* INSTRUCTIONS TO FOLLOW *
Copy all entries exactly.

* MATERIAL SHOWN *

>>>>

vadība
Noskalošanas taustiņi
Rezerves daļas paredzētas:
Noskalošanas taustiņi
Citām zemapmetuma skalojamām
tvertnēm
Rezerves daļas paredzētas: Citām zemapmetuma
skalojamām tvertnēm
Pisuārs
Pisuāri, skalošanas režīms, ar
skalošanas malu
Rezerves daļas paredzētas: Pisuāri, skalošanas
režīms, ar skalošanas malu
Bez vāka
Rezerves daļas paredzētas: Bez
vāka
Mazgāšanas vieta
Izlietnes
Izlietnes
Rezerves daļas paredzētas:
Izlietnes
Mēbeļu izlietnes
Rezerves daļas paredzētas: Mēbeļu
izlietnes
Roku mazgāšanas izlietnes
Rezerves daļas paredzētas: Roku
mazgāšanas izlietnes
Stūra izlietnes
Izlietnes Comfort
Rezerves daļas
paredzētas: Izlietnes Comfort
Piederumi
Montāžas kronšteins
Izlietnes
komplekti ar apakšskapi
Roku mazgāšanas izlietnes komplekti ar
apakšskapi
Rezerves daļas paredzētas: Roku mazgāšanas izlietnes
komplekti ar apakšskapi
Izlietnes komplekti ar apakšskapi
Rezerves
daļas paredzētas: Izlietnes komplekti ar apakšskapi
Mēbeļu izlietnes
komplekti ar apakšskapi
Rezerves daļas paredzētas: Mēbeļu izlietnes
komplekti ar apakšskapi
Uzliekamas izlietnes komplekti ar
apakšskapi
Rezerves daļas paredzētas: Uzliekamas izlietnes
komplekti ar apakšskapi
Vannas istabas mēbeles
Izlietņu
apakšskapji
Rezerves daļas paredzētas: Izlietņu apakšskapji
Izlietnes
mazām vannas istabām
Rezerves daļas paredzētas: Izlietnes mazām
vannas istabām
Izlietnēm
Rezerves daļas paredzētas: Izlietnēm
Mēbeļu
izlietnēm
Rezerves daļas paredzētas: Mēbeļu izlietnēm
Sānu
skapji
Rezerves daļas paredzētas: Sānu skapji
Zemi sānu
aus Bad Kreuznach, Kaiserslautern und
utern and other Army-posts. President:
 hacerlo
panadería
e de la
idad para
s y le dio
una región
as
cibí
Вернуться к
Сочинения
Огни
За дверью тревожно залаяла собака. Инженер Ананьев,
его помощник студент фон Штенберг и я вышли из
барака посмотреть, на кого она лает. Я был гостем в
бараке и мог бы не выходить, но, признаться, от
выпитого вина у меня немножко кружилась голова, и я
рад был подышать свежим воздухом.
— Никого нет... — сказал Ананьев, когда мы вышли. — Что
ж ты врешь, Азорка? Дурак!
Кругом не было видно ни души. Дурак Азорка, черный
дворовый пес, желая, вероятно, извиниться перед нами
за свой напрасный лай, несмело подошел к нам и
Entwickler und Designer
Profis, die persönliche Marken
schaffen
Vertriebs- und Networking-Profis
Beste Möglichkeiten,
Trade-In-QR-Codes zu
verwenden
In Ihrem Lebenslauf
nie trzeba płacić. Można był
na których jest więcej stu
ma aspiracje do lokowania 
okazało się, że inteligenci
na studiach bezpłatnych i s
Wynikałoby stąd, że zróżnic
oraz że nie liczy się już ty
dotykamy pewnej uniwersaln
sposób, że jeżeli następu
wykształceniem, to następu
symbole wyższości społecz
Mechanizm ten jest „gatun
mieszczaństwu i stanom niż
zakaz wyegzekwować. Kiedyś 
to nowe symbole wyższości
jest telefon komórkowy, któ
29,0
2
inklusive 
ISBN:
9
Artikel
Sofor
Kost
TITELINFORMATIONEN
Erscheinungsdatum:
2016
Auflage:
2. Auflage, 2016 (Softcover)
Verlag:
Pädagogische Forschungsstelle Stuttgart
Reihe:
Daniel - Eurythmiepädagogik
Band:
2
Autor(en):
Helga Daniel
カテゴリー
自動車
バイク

<<<<

* COMPLETED EXERCISE *
vadība
Noskalošanas taustiņi
Rezerves daļas paredzētas:
Noskalošanas taustiņi
Citām zemapmetuma skalojamām
tvertnēm
Rezerves daļas paredzētas: Citām zemapmetuma
skalojamām tvertnēm
Pisuārs
Pisuāri, skalošanas režīms, ar
skalošanas malu
Rezerves daļas paredzētas: Pisuāri, skalošanas
režīms, ar skalošanas malu
Bez vāka
Rezerves daļas paredzētas: Bez
vāka
Mazgāšanas vieta
Izlietnes
Izlietnes
Rezerves daļas paredzētas:
Izlietnes
Mēbeļu izlietnes
Rezerves daļas paredzētas: Mēbeļu
izlietnes
Roku mazgāšanas izlietnes
Rezerves daļas paredzētas: Roku
mazgāšanas izlietnes
Stūra izlietnes
Izlietnes Comfort
Rezerves daļas
paredzētas: Izlietnes Comfort
Piederumi
Montāžas kronšteins
Izlietnes
komplekti ar apakšskapi
Roku mazgāšanas izlietnes komplekti ar
apakšskapi
Rezerves daļas paredzētas: Roku mazgāšanas izlietnes
komplekti ar apakšskapi
Izlietnes komplekti ar apakšskapi
Rezerves
daļas paredzētas: Izlietnes komplekti ar apakšskapi
Mēbeļu izlietnes
komplekti ar apakšskapi
Rezerves daļas paredzētas: Mēbeļu izlietnes
komplekti ar apakšskapi
Uzliekamas izlietnes komplekti ar
apakšskapi
Rezerves daļas paredzētas: Uzliekamas izlietnes
komplekti ar apakšskapi
Vannas istabas mēbeles
Izlietņu
apakšskapji
Rezerves daļas paredzētas: Izlietņu apakšskapji
Izlietnes
mazām vannas istabām
Rezerves daļas paredzētas: Izlietnes mazām
vannas istabām
Izlietnēm
Rezerves daļas paredzētas: Izlietnēm
Mēbeļu
izlietnēm
Rezerves daļas paredzētas: Mēbeļu izlietnēm
Sānu
skapji
Rezerves daļas paredzētas: Sānu skapji
Zemi sānu
aus Bad Kreuznach, Kaiserslautern und
utern and other Army-posts. President:
 hacerlo
panadería
e de la
idad para
s y le dio
una región
as
cibí
Вернуться к
Сочинения
Огни
За дверью тревожно залаяла собака. Инженер Ананьев,
его помощник студент фон Штенберг и я вышли из
барака посмотреть, на кого она лает. Я был гостем в
бараке и мог бы не выходить, но, признаться, от
выпитого вина у меня немножко кружилась голова, и я
рад был подышать свежим воздухом.
— Никого нет... — сказал Ананьев, когда мы вышли. — Что
ж ты врешь, Азорка? Дурак!
Кругом не было видно ни души. Дурак Азорка, черный
дворовый пес, желая, вероятно, извиниться перед нами
за свой напрасный лай, несмело подошел к нам и
Entwickler und Designer
Profis, die persönliche Marken
schaffen
Vertriebs- und Networking-Profis
Beste Möglichkeiten,
Trade-In-QR-Codes zu
verwenden
In Ihrem Lebenslauf
nie trzeba płacić. Można był
na których jest więcej stu
ma aspiracje do lokowania 
okazało się, że inteligenci
na studiach bezpłatnych i s
Wynikałoby stąd, że zróżnic
oraz że nie liczy się już ty
dotykamy pewnej uniwersaln
sposób, że jeżeli następu
wykształceniem, to następu
symbole wyższości społecz
Mechanizm ten jest „gatun
mieszczaństwu i stanom niż
zakaz wyegzekwować. Kiedyś 
to nowe symbole wyższości
jest telefon komórkowy, któ
29,0
2
inklusive 
ISBN:
9
Artikel
Sofor
Kost
TITELINFORMATIONEN
Erscheinungsdatum:
2016
Auflage:
2. Auflage, 2016 (Softcover)
Verlag:
Pädagogische Forschungsstelle Stuttgart
Reihe:
Daniel - Eurythmiepädagogik
Band:
2
Autor(en):
Helga Daniel
カテゴリー
自動車
バイク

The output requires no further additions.